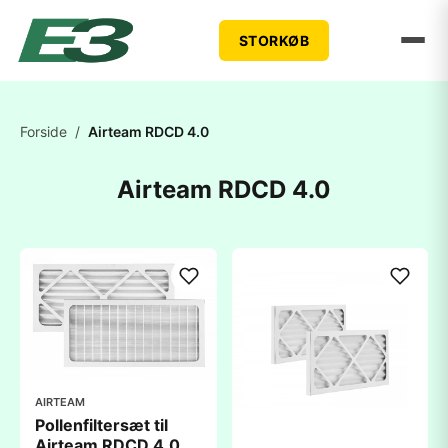
STORKØB
Forside
/
Airteam RDCD 4.0
Airteam RDCD 4.0
AIRTEAM
Pollenfiltersæt til
Airteam RDCD 4.0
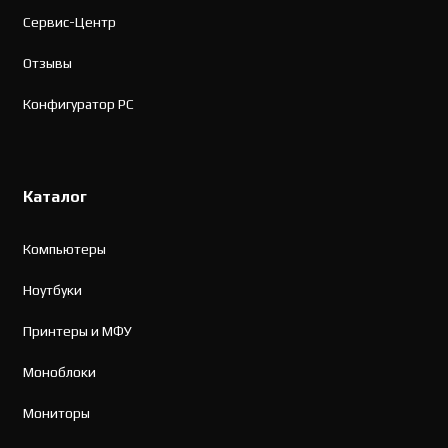
Сервис-Центр
Отзывы
Конфигуратор PC
Каталог
Компьютеры
Ноутбуки
Принтеры и МФУ
Моноблоки
Мониторы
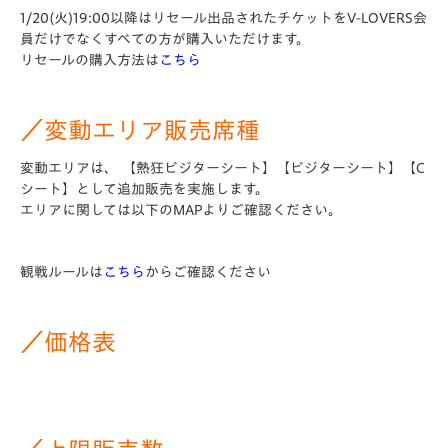
1/20(火)19:00以降はリセール出品されたチケットをV-LOVERS会
員だけでなくすべての方が購入いただけます。
リセールの購入方法は
こちら
／変動エリア販売席種
変動エリアは、 【熱狂ビジターシート】【ビジターシート】【C
シート】として追加販売を実施します。
エリアに関しては以下のMAPよりご確認ください。
観戦ルールは
こちら
からご確認ください
／価格表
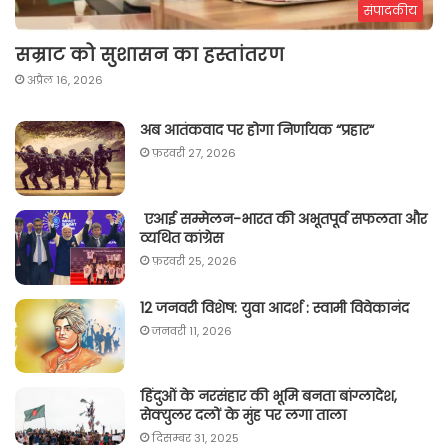
संपादकीय
सम्राट को सुशासन का हस्तांतरण
अप्रैल 16, 2026
अब आतंकवाद पर होगा निर्णायक “प्रहार“
फ़रवरी 27, 2026
एआई सम्मेलन-भारत की अभूतपूर्व सफलता और
व्यथित कांग्रेस
फ़रवरी 25, 2026
12 जनवरी विशेष: युवा आदर्श : स्वामी विवेकानंद
जनवरी 11, 2026
हिंदुओं के नरसंहार की भूमि बनता बांग्लादेश,
सेक्युलर दलों के मुंह पर लगा ताला
दिसम्बर 31, 2025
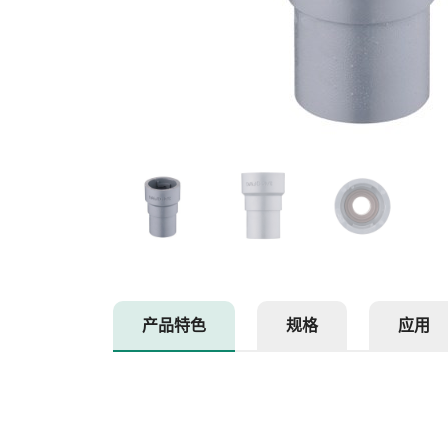
产品特色
规格
应用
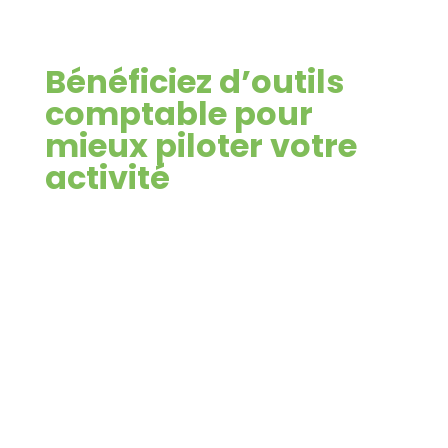
Bénéficiez d’outils
comptable pour
mieux piloter votre
activité
Nous vous proposons divers
logiciels de comptabilité afin
de piloter au mieux votre
activité :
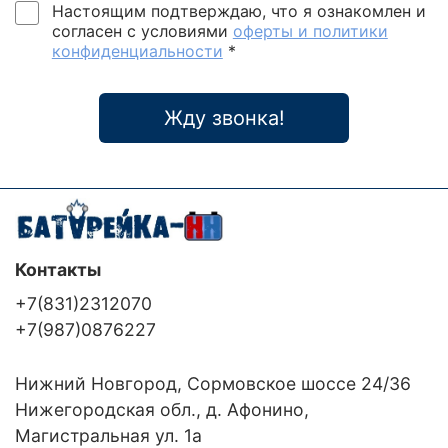
Настоящим подтверждаю, что я ознакомлен и
согласен с условиями
оферты и политики
конфиденциальности
*
Жду звонка!
Контакты
+7(831)2312070
+7(987)0876227
Нижний Новгород, Сормовское шоссе 24/36
Нижегородская обл., д. Афонино,
Магистральная ул. 1а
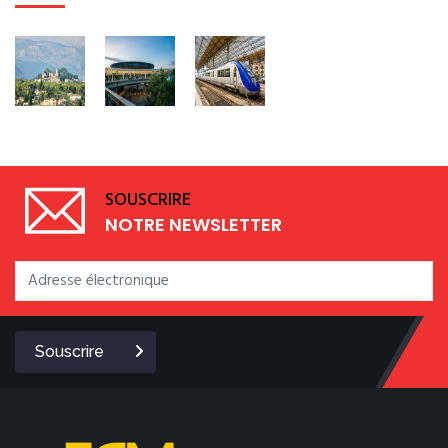
SOUSCRIRE
NOTRE NEWSLETTER
Souscrire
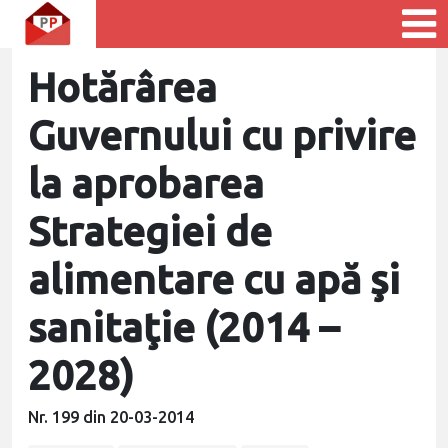
Hotărârea
Guvernului cu privire
la aprobarea
Strategiei de
alimentare cu apă şi
sanitaţie (2014 –
2028)
Nr. 199 din 20-03-2014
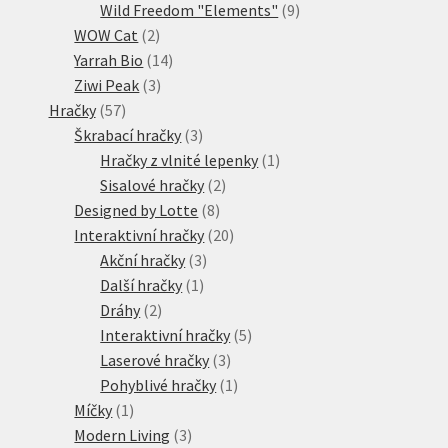
produktů
9
Wild Freedom "Elements"
9
2
produktů
WOW Cat
2
produkty
14
Yarrah Bio
14
3
produktů
Ziwi Peak
3
57
produkty
Hračky
57
produktů
3
Škrabací hračky
3
produkty
1
Hračky z vlnité lepenky
1
2
produkt
Sisalové hračky
2
8
produkty
Designed by Lotte
8
produktů
20
Interaktivní hračky
20
3
produktů
Akční hračky
3
1
produkty
Další hračky
1
2
produkt
Dráhy
2
produkty
5
Interaktivní hračky
5
3
produktů
Laserové hračky
3
produkty
1
Pohyblivé hračky
1
1
produkt
Míčky
1
produkt
3
Modern Living
3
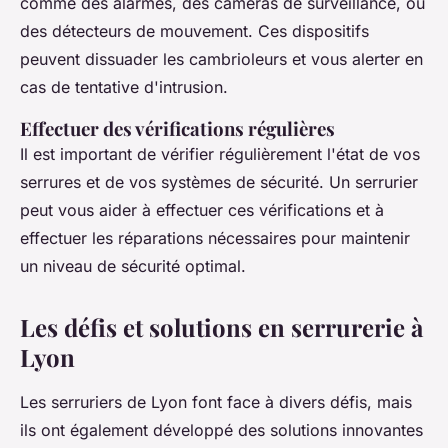
comme des alarmes, des caméras de surveillance, ou
des détecteurs de mouvement. Ces dispositifs
peuvent dissuader les cambrioleurs et vous alerter en
cas de tentative d'intrusion.
Effectuer des vérifications régulières
Il est important de vérifier régulièrement l'état de vos
serrures et de vos systèmes de sécurité. Un serrurier
peut vous aider à effectuer ces vérifications et à
effectuer les réparations nécessaires pour maintenir
un niveau de sécurité optimal.
Les défis et solutions en serrurerie à
Lyon
Les serruriers de Lyon font face à divers défis, mais
ils ont également développé des solutions innovantes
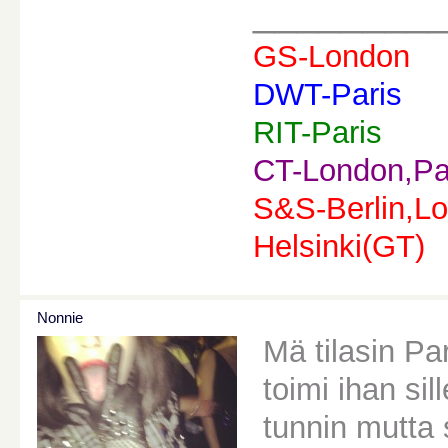
________
GS-London
DWT-Paris
RIT-Paris
CT-London,Pa
S&S-Berlin,Lo
Helsinki(GT)
Nonnie
Mä tilasin Par
toimi ihan sil
tunnin mutta 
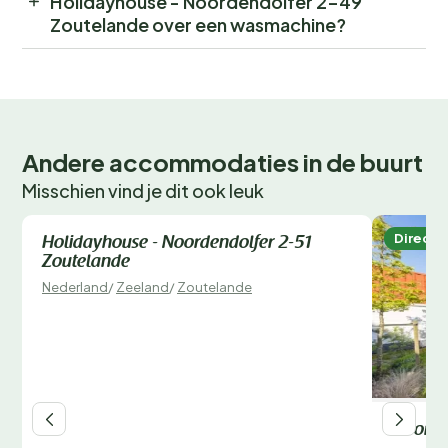
Holidayhouse - Noordendolfer 2-49
Zoutelande over een wasmachine?
Andere accommodaties in de buurt
Misschien vind je dit ook leuk
Direct te boeken
Direct 
Holidayhouse - Noordendolfer 2-51
Zoutelande
Nederland
/
Zeeland
/
Zoutelande
Noordz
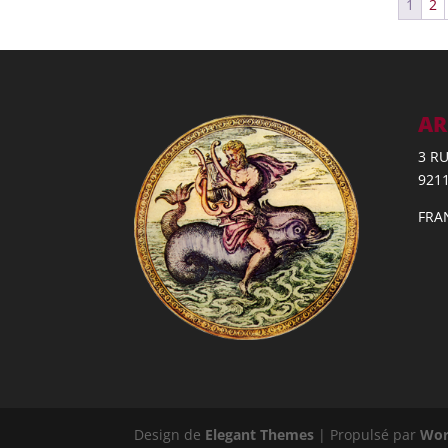
1
2
AR
3 R
921
FRA
Design de
Elegant Themes
| Propulsé par
Wor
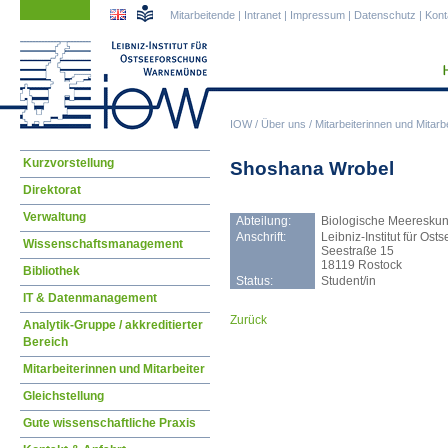
Navigation
Navigation
Mitarbeitende
|
Intranet
|
Impressum
|
Datenschutz
|
Kont
überspringen
überspringen
IOW
/
Über uns
/
Mitarbeiterinnen und Mitarbe
Navigation
Kurzvorstellung
Shoshana Wrobel
überspringen
Direktorat
Verwaltung
Abteilung:
Biologische Meeresku
Anschrift:
Leibniz-Institut für O
Wissenschaftsmanagement
Seestraße 15
18119 Rostock
Bibliothek
Status:
Student/in
IT & Datenmanagement
Zurück
Analytik-Gruppe / akkreditierter
Bereich
Mitarbeiterinnen und Mitarbeiter
Gleichstellung
Gute wissenschaftliche Praxis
:::
§ **Exercise requirements**
Look above for the line containing "Wissenschaftsmanagement". From there to the final line of the entries, repeat every line exactly.

§ **Solution to this task**
Wissenschaftsmanagement
Seestraße 15
18119 Rostock
Bibliothek
Status:
Student/in
IT & Datenmanagement
Zurück
Analytik-Gruppe / akkreditierter
Bereich
Mitarbeiterinnen und Mitarbeiter
Gleichstellung
Gute wissenschaftliche Praxis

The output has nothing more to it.